Scholz, Brüksel’de düzenlenen iki günlük AB Lider Zirvesi’nden sonra değerlendirmelerde bulundu.
Zirvede AB’nin Türkiye ile ilişkilerinin de ele alındığı bilgisini paylaşan Scholz, “Burada, Türkiye’deki seçimlerin ardından yeni ve iyi işbirlikleri için imkanları kullanmak istiyoruz.” dedi.
Scholz, bunun zirvede kararlaştırıldığını belirterek, bu nedenle AB Komisyonu ve Yüksek Temsilciden bir bütün olarak karşılıklı ilişkilerin daha da geliştirmesi konusunda önerilerde bulunmalarını istediklerini ifade etti.
Zirvede Kıbrıs ve Yunanistan üzerine de konuşulduğunu aktaran Scholz, özellikle Kıbrıs meselesine yeni bir ivme kazandırılmasını ümit ettiklerini kaydetti.
AB liderleriyle Rusya-Ukrayna savaşı, göç, Çin ile ilişkiler ve Avrupa’nın ekonomik açıdan egemenliği konularının ele alındığını ifade eden Scholz, zirve öncesinde de NATO Genel Sekreteri Jens Stoltenberg ile görüştüğünü kaydetti.
Scholz, AB ve NATO’nun son 16 aydaki durumdan güçlenerek çıktığını belirterek, “AB Liderler Zirvesi’nde bir kez daha güçlü birliktelik sinyali verildi.
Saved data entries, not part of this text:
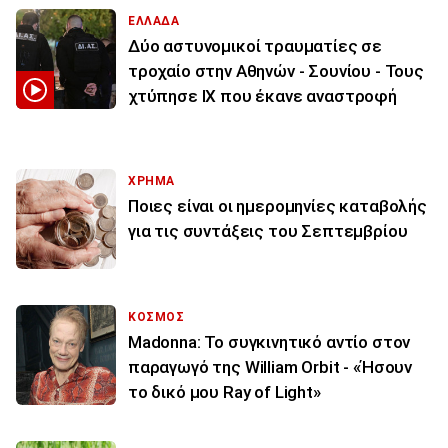
ΕΛΛΑΔΑ
Δύο αστυνομικοί τραυματίες σε
τροχαίο στην Αθηνών - Σουνίου - Τους
χτύπησε ΙΧ που έκανε αναστροφή
ΧΡΗΜΑ
Ποιες είναι οι ημερομηνίες καταβολής
για τις συντάξεις του Σεπτεμβρίου
ΚΟΣΜΟΣ
Madonna: Το συγκινητικό αντίο στον
παραγωγό της William Orbit - «Ήσουν
το δικό μου Ray of Light»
Özellikle iki hafta sonra Vilnius’ta yapılacak NATO zirvesi açısından.” ifadesini kullandı.
Avrupa’da savunma kapasitelerinin birleştirmesi, Avrupa savunma sanayisinin performansının artırılması ve üretimin hızlandırması gerektiğini vurgulayan Scholz, bu konuda özellikle mühimmat üretiminin genişletilmesine ilişkin yasanın hızlı bir şekilde onaylanmasının önemine işaret etti.
Scholz, Ukrayna’ya sadece mühimmat değil, insani, mali ve diğer askeri araçlarla gerektiği sürece destek vermeyi sürdüreceklerini yineledi.
Göç konusunda AB içişleri bakanlarının bu ayın başında ortak iltica politikası konusunda uzlaştığına işaret eden Scholz, bunun, AB’nin zor konularda da hareket kabiliyetine sahip olduğunu gösterdiğini belirtti.
Scholz, “Elbette böyle şeyler uzlaşma olmadan asla olmaz.” dedi.
İltica konusunun hızla Avrupa Parlamentosu’nda müzakere edilerek sonuçlandırılmasının önemli olduğunu vurgulayan Scholz, AB ülkelerinin herkes için bağlayıcı olacak bir iltica politikasını uygulayacaklarına inandığını belirtti.
Scholz, AB ve Almanya’nın göçe ihtiyaç duyduğunu ifade ederek, düzensiz göçün sınırlandırılması ve aynı zamanda düzenli göç için tekliflerin sunulması gerektiğini kaydetti.